Resource Review: The Malady Codex (Jason Bakos and Themis Paraskevas): 4 Stars
“Ah… the power of magic. I pity the commoners who fool themselves, believing that one potion made from a petty crook can heal their pain. If, by some miracle, you didn’t get scammed, buying a colorful brew of goblin tea, don’t expect to get rid of these diseases so easily!”
I’ve been looking forward to this codex for the last month. I’m always looking for new ways to inflict various levels of hazard upon my players, and I knew this would be a great tool. With 11 different diseases, including some that can even affect those pesky Paladins and Monks, this codex is an interesting, useful, and fun way to add a bit of grit into your campaign. While plagued with a few problems, it is potentially a great resource for any DM to pull out when needed.
The codex provides a good variety and spectrum of diseases to challenge your players and introduce plot hooks based on them. It is well layed-out, reasonably well written, and systematically describes everything the DM needs to know. Some of the diseases are easy to cure, presenting just a momentary frustration or challenge for even low level players, whereas others could literally span the course of an entire campaign while the adventurers race to stay ahead of it.
My favorite disease in the book is Mad Mage Virus. Not only is it penetrative (able to infect those pesky paladins!), but at the later stages it can spawn an aberration, which may lead to a whole new plot line. While one or two of these diseases are narrow use or, in my opinion, relatively boring, I am very excited to introduce most of these into upcoming campaigns.

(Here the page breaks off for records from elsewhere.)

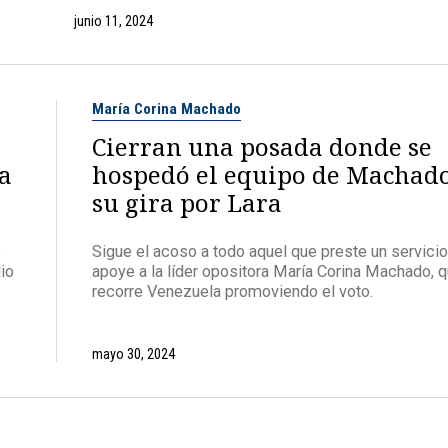
junio 11, 2024
María Corina Machado
Cierran una posada donde se
a
hospedó el equipo de Machad
su gira por Lara
e
Sigue el acoso a todo aquel que preste un servicio
io
apoye a la líder opositora María Corina Machado, q
recorre Venezuela promoviendo el voto.
mayo 30, 2024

In addition to 11 diseases, the codex also comes with a few useful appendices. The two NPCs could become useful in certain situations, but they mostly seem like vague deus-ex-machinas to throw in if the PCs need help. Not much is actually said about them in the codex. The 3 “monsters” (two of which spawn from Mad Mage Virus) are genuinely interesting and could add some interesting combat and roleplaying scenarios to any campaign. The magic items, while very specific to the diseases in the codex, are relatively unique and provide easier ways for the PCs to overcome challenges brought on by the maladies. Finally, the two summary tables provide a quick reference for DMs to keep with them, or on their screens
Despite its excellent content, the codex is “plagued” by a few stylistic issues that take away from the overall experience of reading it. First, there are a decent amount of grammar and miss-typed words, as well as an entire paragraph that is placed in the wrong place.
The biggest drawback of the codex is that it seems confused, unable to decide if it wants to be a medical student’s homage to D&D or a fantasy recreation of famous disease. In attempting to straddle both, it becomes nearly schizophrenic and leaves the reader feeling confused. I would prefer for it commit fully in one way or the other. While either would be fine, I would love to see a full immersion into fantasy–fictional lore about how the diseases arose, more quotes and personality from Acesius, and the author’s comments and historical notes relegated to a separate appendix for interested readers to reference.
This doesn’t negate from the overall content and importance of the codex, but it does distract from what could be an overall immersive experience. If these are fixed, future editions would assuredly be 5 stars.
Despite its few flaws, the Malady Codex comes highly recommended at 4 stars. It presents many opportunities for players and DM’s and could be easily integrated into almost any campaign. It is mechanically sound, and presents various levels of challenge for players of all levels.